Coronavirus: Company making PPE 'dropped like a stone'

Image caption,
Polythene UK says it has pallets of PPE "as far as the eye can see"

A polythene bag manufacturer has been left with seven million items of personal protective equipment (PPE) after being "dropped like a stone", it has claimed.

Polythene UK started making the aprons during the first lockdown.

Managing director James Woollard said its orders were cancelled "overnight" leaving it in a "horrendous" situation.

But the Department of Health and Social Care (DHSC) said huge global demand had created a "highly competitive market".

Mr Woollard said the Witney-based company supplied the PPE packed loose, and was dropped once the NHS could get hold of PPE on a roll.

He said it was also impacted by cheaper PPE from overseas.

'No warning'

Mr Woollard first had the idea to start making aprons when orders for his regular products stopped during lockdown.

The company adapted a design used to make jackets for lambs, and soon had orders of 1.2 million.

He said: "We started manufacturing these things as fast as we could."

Image caption,
Managing director James Woollard - seen here trying on one of the aprons - said the company was dropped with no warning

The company made 30 million items of PPE in total, but demand suddenly fell.

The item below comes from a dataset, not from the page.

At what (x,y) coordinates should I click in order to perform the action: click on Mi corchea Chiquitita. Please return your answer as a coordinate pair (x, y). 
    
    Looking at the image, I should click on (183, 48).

It has since given away a million items to care homes for free.

The company has already lost £160,000 because of the project, with pallets of PPE stockpiled "as far as the eye can see".

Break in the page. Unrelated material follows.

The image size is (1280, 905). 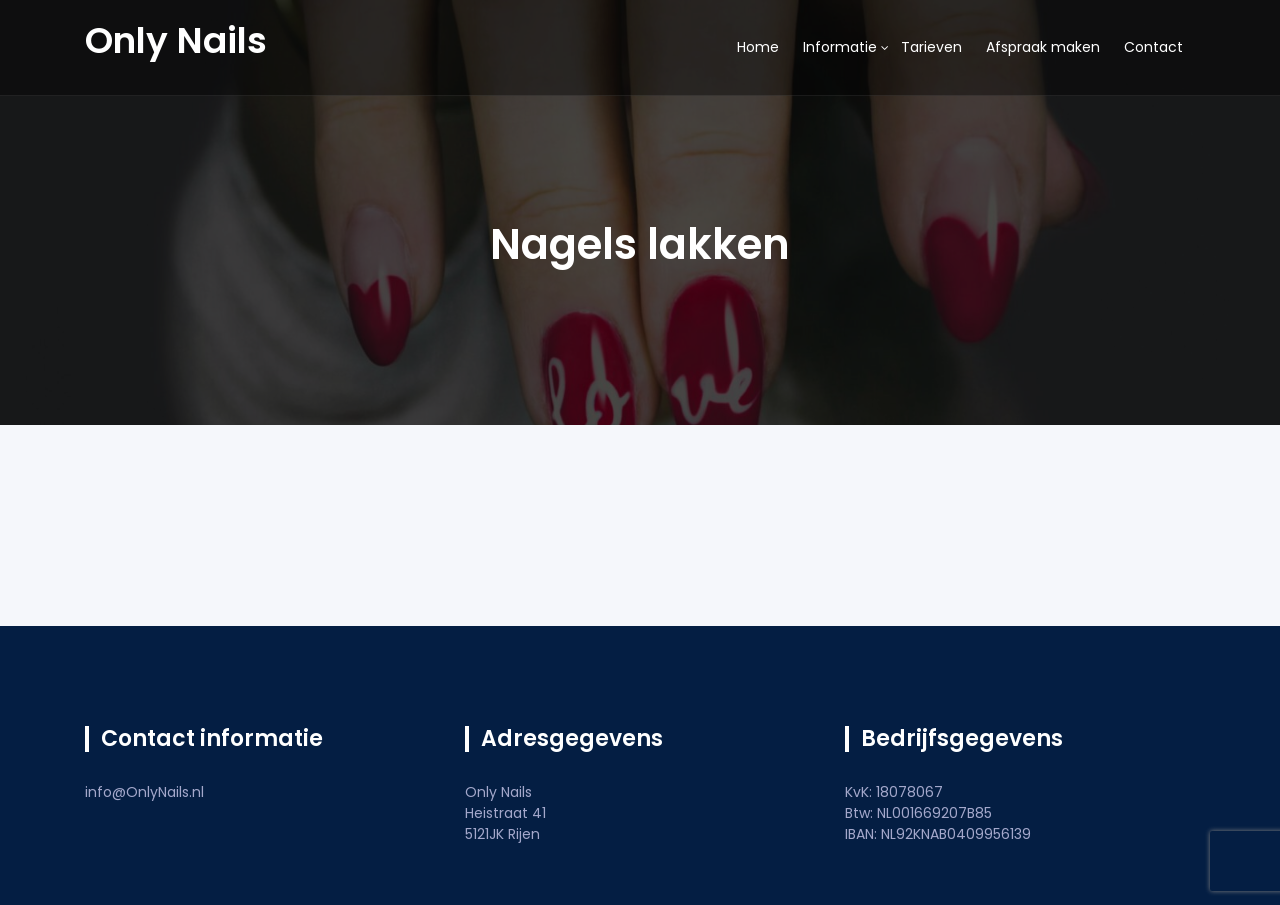 I want to click on Afspraak maken, so click(x=1043, y=47).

Mr Woollard said: "We naively thought that because we were there when the pandemic hit that these guys would be there to help us… [but there was] no warning at all."

Image caption,
The company made 30 million items of PPE in total

Ian Hudspeth, leader of Oxfordshire County Council, called the situation "unfortunate".

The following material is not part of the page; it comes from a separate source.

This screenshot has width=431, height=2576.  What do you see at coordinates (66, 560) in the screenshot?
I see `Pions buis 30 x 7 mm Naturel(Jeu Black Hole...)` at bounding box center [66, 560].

He said: "It's disappointing that he has been left with all this supply because he changed his production so he was able to step up and manufacture aprons which were massively needed at the time."

A DHSC spokesperson said it received an "extraordinary response" to its call for PPE and "all offers were prioritised based on volume, price, quality and lead time, with proper due diligence carried out on contracts".